What's the smallest height difference over which gravitational time dilation has been experimentally observed?

In a famous experiment, reported in

Optical Clocks and Relativity. CW Chou, DB Hume, T Rosenband and DJ Wineland. Science 329 no. 5999 pp. 1630-1633 (2010); NIST eprint.

and nicely described in this press release, the NIST ion-traps group built two identical optical atomic clocks, raised one by 33cm, and observed the resultant change in the frequency ratio between the two clocks due to the difference in gravitational time dilation over that height difference.

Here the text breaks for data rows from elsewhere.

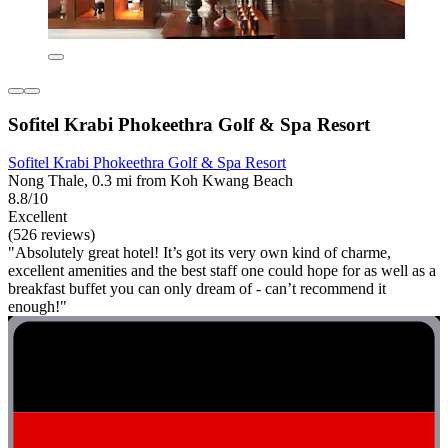
Sofitel Krabi Phokeethra Golf & Spa Resort
Sofitel Krabi Phokeethra Golf & Spa Resort
Nong Thale, 0.3 mi from Koh Kwang Beach
8.8/10
Excellent
(526 reviews)
"Absolutely great hotel! It’s got its very own kind of charme,
excellent amenities and the best staff one could hope for as well as a
breakfast buffet you can only dream of - can’t recommend it
enough!"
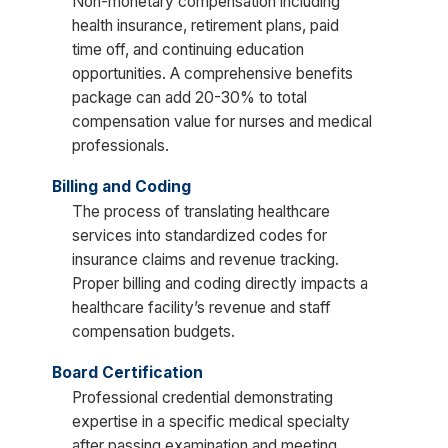
Non-monetary compensation including
health insurance, retirement plans, paid
time off, and continuing education
opportunities. A comprehensive benefits
package can add 20-30% to total
compensation value for nurses and medical
professionals.
Billing and Coding
The process of translating healthcare
services into standardized codes for
insurance claims and revenue tracking.
Proper billing and coding directly impacts a
healthcare facility’s revenue and staff
compensation budgets.
Board Certification
Professional credential demonstrating
expertise in a specific medical specialty
after passing examination and meeting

As pointed out here, optical clocks can hope for a fractional frequency stability of $\delta\nu/\nu\approx10^{-18}$, and this corresponds to the gravitational time dilation caused by a height difference of 1 cm. There is, then, room for a finer experiment at even smaller height differences.

Has the experiment been repeated at smaller height differences? If so, what's the smallest height difference at which gravitational time dilation has been experimentally confirmed in this way?

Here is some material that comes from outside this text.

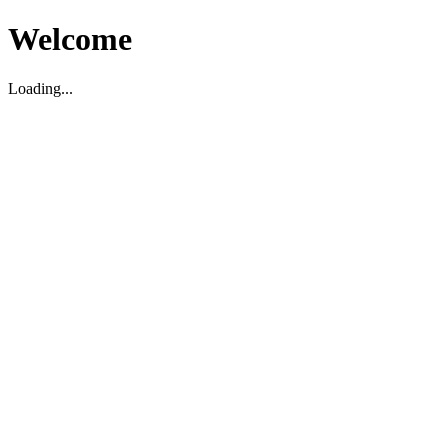
Welcome
Loading...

As far as I know the 33 cm difference is the current champ for the measurement. The stability of part(s) in $10^{18}$ is only achieved after running for a certain length of time, and averaging out white frequency noise. Their actual result was obtained over a period of time (40,000s and 100,000s for the high and low measurements) and was 37 ± 15cm. They would have to run longer to decrease the error, and these research devices generally don't run for much longer than this — people have to sleep.